In August of 2009, I was named President of Gibson. The fourth one in our entire history. Most of you remember what it was like in our country back in 2009-10. "The Great Recession" was crippling our economy. Companies were laying off large chunks of their workforce or closing their doors entirely.
Our business at Gibson is essentially a reflection of our clients and the general economy. When times are good, our clients have more employees, more sales, and more trucks - requiring more insurance. When there is a downturn, the reduction in people, deliveries, and revenues drives down their insurance spend - which in turn causes us to shrink.
At that time, our company was owned by about a dozen working partners. The two largest ones were nearing retirement and we had a huge obligation to begin the process of buying them out. Additionally, we began to focus on our culture and drive more clarity around the importance of our core values. With that focus, came the departure of three other partners who lacked alignment with our values.
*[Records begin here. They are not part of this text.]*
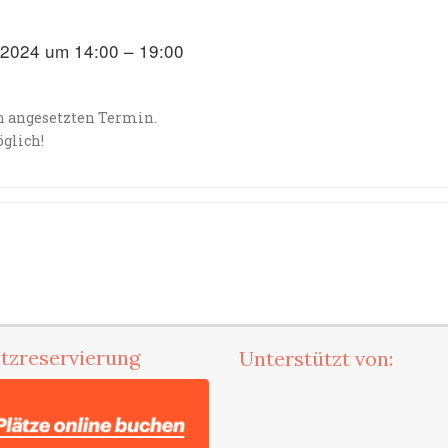
.2024 um 14:00 – 19:00
ch angesetzten Termin.
glich!
atzreservierung
Unterstützt von:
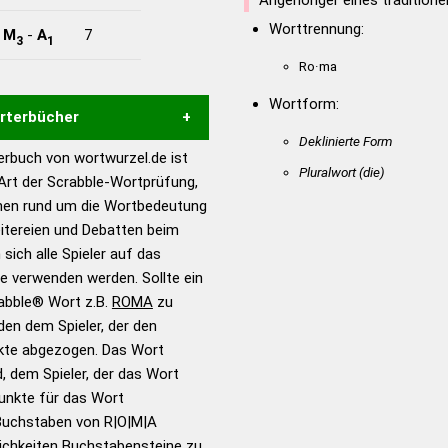
Angehöriger eines tradition
Worttrennung:
-
M
-
A
7
3
1
Ro·ma
Wortform:
örterbücher
Deklinierte Form
rbuch von wortwurzel.de ist
Hilfe eines semantischen
Pluralwort
(die)
 Art der Scrabble-Wortprüfung,
s gute Anhaltspunkte zu
onen rund um die Wortbedeutung
ennung und Wortform, um die
itereien und Debatten beim
für das Scrabble-Spiel zu
 sich alle Spieler auf das
 Turnier Scrabble-
ie verwenden werden. Sollte ein
rabble® Wort z.B.
ROMA
zu
en dem Spieler, der den
en – Standardwerk in 12
nkte abgezogen. Das Wort
nden
d, dem Spieler, der das Wort
en – Richtiges und gutes
Punkte für das Wort
utsch
Buchstaben von R|O|M|A
ichkeiten Buchstabensteine zu
en – Die deutsche Grammatik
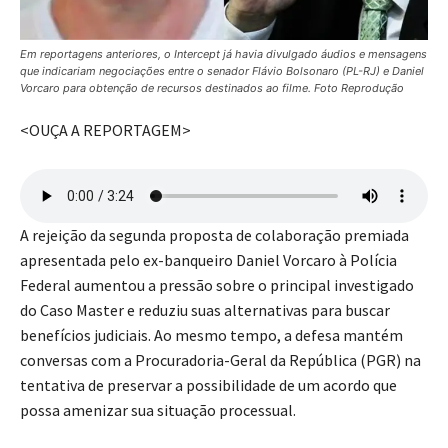
Em reportagens anteriores, o Intercept já havia divulgado áudios e mensagens
que indicariam negociações entre o senador Flávio Bolsonaro (PL-RJ) e Daniel
Vorcaro para obtenção de recursos destinados ao filme. Foto Reprodução
<OUÇA A REPORTAGEM>
A rejeição da segunda proposta de colaboração premiada
apresentada pelo ex-banqueiro Daniel Vorcaro à Polícia
Federal aumentou a pressão sobre o principal investigado
do Caso Master e reduziu suas alternativas para buscar
benefícios judiciais. Ao mesmo tempo, a defesa mantém
conversas com a Procuradoria-Geral da República (PGR) na
tentativa de preservar a possibilidade de um acordo que
possa amenizar sua situação processual.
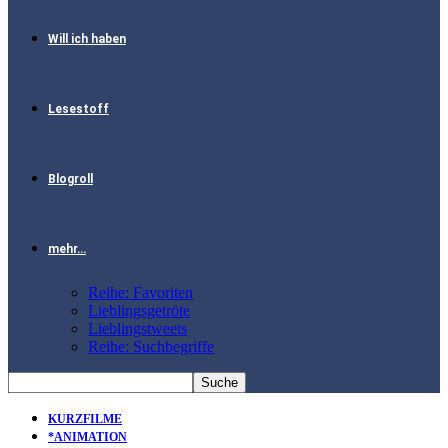
Will ich haben
Lesestoff
Blogroll
mehr…
Reihe: Favoriten
Lieblingsgetröte
Lieblingstweets
Reihe: Suchbegriffe
KURZFILME
*ANIMATION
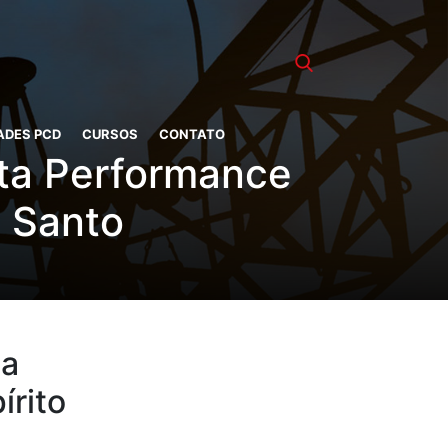
ADES PCD
CURSOS
CONTATO
ta Performance
o Santo
ta
írito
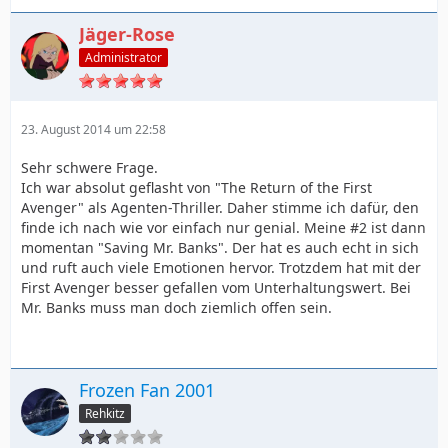
Jäger-Rose
Administrator
23. August 2014 um 22:58
Sehr schwere Frage.
Ich war absolut geflasht von "The Return of the First
Avenger" als Agenten-Thriller. Daher stimme ich dafür, den
finde ich nach wie vor einfach nur genial. Meine #2 ist dann
momentan "Saving Mr. Banks". Der hat es auch echt in sich
und ruft auch viele Emotionen hervor. Trotzdem hat mit der
First Avenger besser gefallen vom Unterhaltungswert. Bei
Mr. Banks muss man doch ziemlich offen sein.
Frozen Fan 2001
Rehkitz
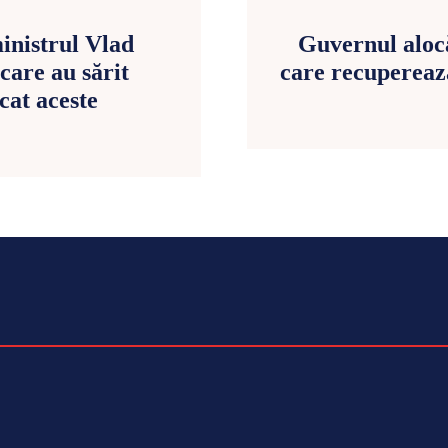
inistrul Vlad
Guvernul alocă
care au sărit
care recuperează
cat aceste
I had run right smack into the perfect storm right as I was being tasked with taking the helm at Gibson. Let’s review:
- Devastating economic recession that was strangling our clients
- Significantly reduced cash flow and profitability at Gibson
- Major obligation owed to retiring and a few additional departing partners
We were facing a choice:
- Sell to an outside firm and likely lose many of the things that had made us a great place to work over the years
- Find a way to remain independent so we could take best care of our people and our clients
We were in trouble.
Working with advisors, I had been studying the ESOP concept. Through a lot of research, we realized this could be a vehicle to pay off the retiring partners. Our ESOP consultant saw our potential and also preached caution: “ESOPs aren’t a solution for poor management. ESOPs can’t manufacture profits. And ESOPs are not a substitute for a well-run organization.”
But an ESOP is a way to reward hard working employees for their devotion to delivering a great client experience. It is a vehicle to drive transparency within the workforce. It is a way to involve everyone. It can create great wealth for those who stick around the longest.
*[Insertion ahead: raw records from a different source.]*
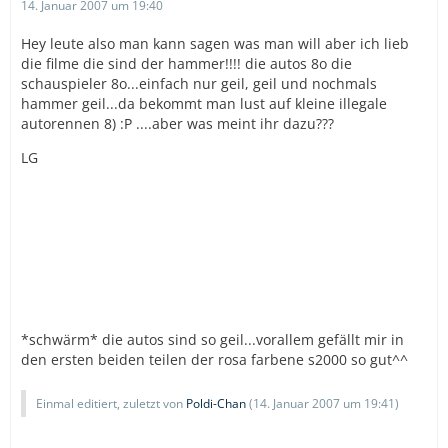
14. Januar 2007 um 19:40
Hey leute also man kann sagen was man will aber ich lieb
die filme die sind der hammer!!!! die autos 8o die
schauspieler 8o...einfach nur geil, geil und nochmals
hammer geil...da bekommt man lust auf kleine illegale
autorennen 8) :P ....aber was meint ihr dazu???
LG
*schwärm* die autos sind so geil...vorallem gefällt mir in
den ersten beiden teilen der rosa farbene s2000 so gut^^
Einmal editiert, zuletzt von
Poldi-Chan
(
14. Januar 2007 um 19:41
)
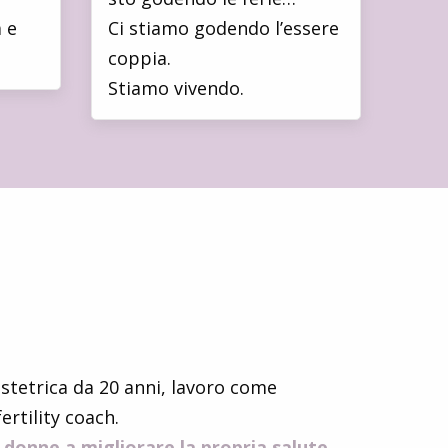
 e
Ci stiamo godendo l’essere
coppia.
Stiamo vivendo.
stetrica da 20 anni, lavoro come
ertility coach.
 donne a migliorare la propria salute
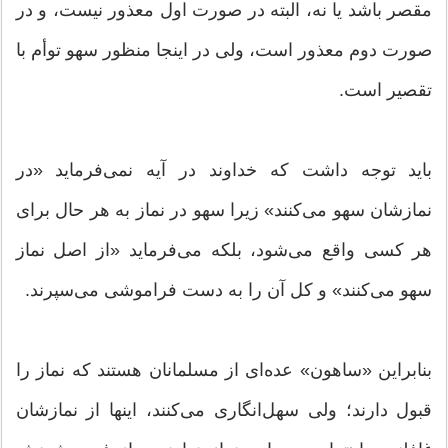
مقصر باشد یا نه، البته در صورت اول معذور نیست، و در
صورت دوم معذور است، ولى در اینجا منظور سهو توأم با
تقصیر است.
باید توجه داشت که خداوند در آیه نمى‏‌فرماید «در
نمازشان سهو مى‌‏کنند» زیرا سهو در نماز به هر حال براى
هر کسی واقع مى‏‌شود، بلکه مى‏‌فرماید «از اصل نماز
سهو مى‏‌کنند» و کل آن را به دست فراموشى مى‌‏سپرند.
بنابراین «ساهون» عده‌ای از مسلمانان هستند که نماز را
قبول دارند؛ ولی سهل‌انگاری می‌کنند، اینها از نمازشان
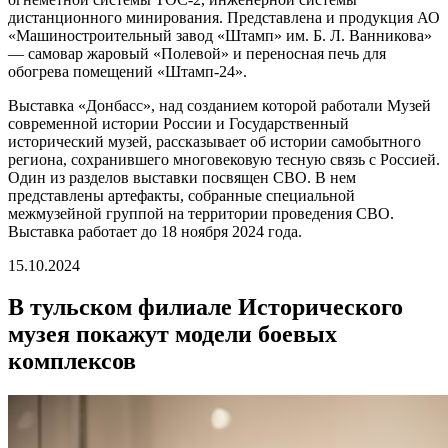
дистанционного минирования. Представлена и продукция АО
«Машиностроительный завод «Штамп» им. Б. Л. Ванникова»
— самовар жаровый «Полевой» и переносная печь для
обогрева помещений «Штамп-24».
Выставка «Донбасс», над созданием которой работали Музей
современной истории России и Государственный
исторический музей, рассказывает об истории самобытного
региона, сохранившего многовековую тесную связь с Россией.
Один из разделов выставки посвящен СВО. В нем
представлены артефакты, собранные специальной
межмузейной группой на территории проведения СВО.
Выставка работает до 18 ноября 2024 года.
15.10.2024
В тульском филиале Исторического
музея покажут модели боевых
комплексов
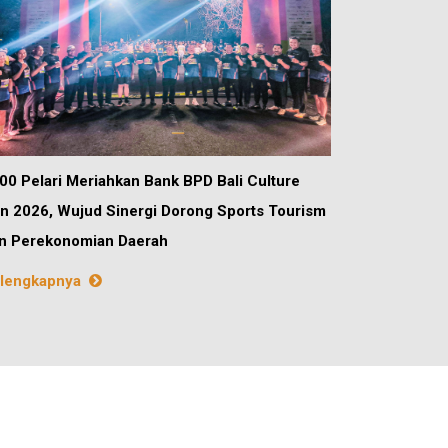
00 Pelari Meriahkan Bank BPD Bali Culture
n 2026, Wujud Sinergi Dorong Sports Tourism
n Perekonomian Daerah
lengkapnya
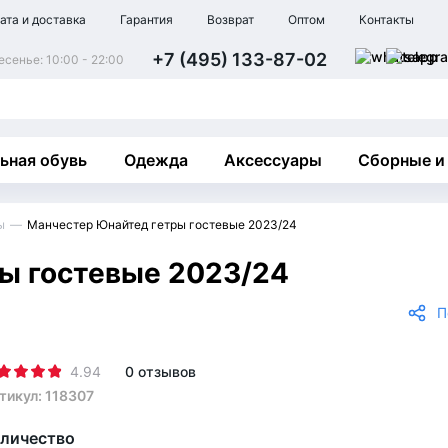
ата и доставка
Гарантия
Возврат
Оптом
Контакты
+7 (495) 133-87-02
сенье: 10:00 - 22:00
ьная обувь
Одежда
Аксессуары
Сборные и
ы
Манчестер Юнайтед гетры гостевые 2023/24
ы гостевые 2023/24
П
4.94
0 отзывов
тикул: 118307
личество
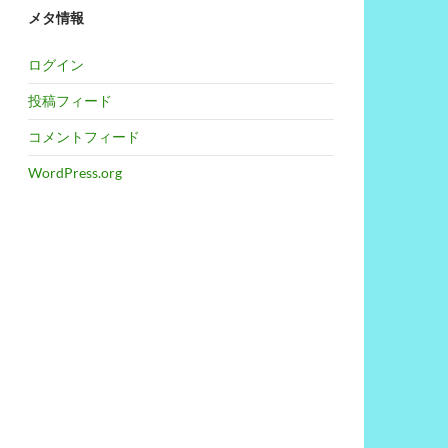
メタ情報
ログイン
投稿フィード
コメントフィード
WordPress.org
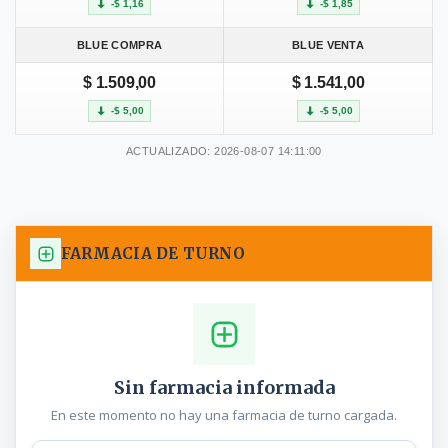
-$ 1,16
-$ 1,85
BLUE COMPRA
BLUE VENTA
$ 1.509,00
$ 1.541,00
-$ 5,00
-$ 5,00
ACTUALIZADO: 2026-08-07 14:11:00
FARMACIA DE TURNO
Sin farmacia informada
En este momento no hay una farmacia de turno cargada.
Our ESOP consultant’s warning was not lost on me. We still had to focus on being a great company. So, we began the tough work of re-positioning ourselves for the future. However, with the ESOP, the rewards for the hard work, and dedication it takes to be great, could be felt by everyone. We would be owners, together. So, on January 1, 2011, our Gibson ESOP, or GESOP as we call it, was formed. Seven years later, I can tell you it’s been an absolute home run!
What’s The Risk?
While it’s not for everyone, employee ownership is truly a special thing. We want a strong cultural fit that lives our shared values.
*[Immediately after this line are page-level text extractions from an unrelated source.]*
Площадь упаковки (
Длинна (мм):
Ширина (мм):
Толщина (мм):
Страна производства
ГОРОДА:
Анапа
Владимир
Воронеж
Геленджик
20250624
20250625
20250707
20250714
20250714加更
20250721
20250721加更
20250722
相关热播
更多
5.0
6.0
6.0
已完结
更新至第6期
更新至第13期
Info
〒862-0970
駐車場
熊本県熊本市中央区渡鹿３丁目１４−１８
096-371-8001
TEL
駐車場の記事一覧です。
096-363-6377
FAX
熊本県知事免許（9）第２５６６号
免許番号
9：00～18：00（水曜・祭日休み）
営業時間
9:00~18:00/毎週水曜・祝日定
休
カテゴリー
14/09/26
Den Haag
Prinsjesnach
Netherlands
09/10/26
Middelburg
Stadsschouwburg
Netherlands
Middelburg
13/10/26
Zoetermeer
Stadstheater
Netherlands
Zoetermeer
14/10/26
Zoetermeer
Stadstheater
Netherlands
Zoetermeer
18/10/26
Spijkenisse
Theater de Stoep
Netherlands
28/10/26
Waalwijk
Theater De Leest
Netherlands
I remind our people to tell their friends, siblings, or kids to come work with us. We want the best people. What’s better than sharing ownership with friends and family? They will end up being rewarded handsomely if they choose to stick around for the long haul and continue building on what we’ve already created.
As Indiana’s former Secretary of State once remarked, “I’ve never seen an ESOP company move to China.”
I also think that we may be on the verge of a movement toward employee ownership in our country. Today about 12% of workers are employed at variations of employee-owned enterprises per a recent article in HBR. The same article mentions that during the next decade three mutually-reinforcing trends will be taking place:
- Renewed interest in ensuring the viability of local communities
- Growing evidence that employee-owned enterprises outperform their competitors (especially during economic downturns)
- Securing financing is becoming much easier due to growth and success
To the current employee owners out there, don’t take this for granted! The risk you face is complacency. Over the years, if you go on cruise control and start cutting corners, your ESOP will suffer. You’re an owner now. You must think about it differently. This is your home for the long haul. You keep the landscape looking sharp. You pick up the trash in your neighborhood. When a house opens up on your street (think “job”), you get one of your friends to look at it. When your roof leaks, you repair it. You repaint it every few years. You’re a good neighbor and build great relationships with everyone on your street. You act like an owner because you are one.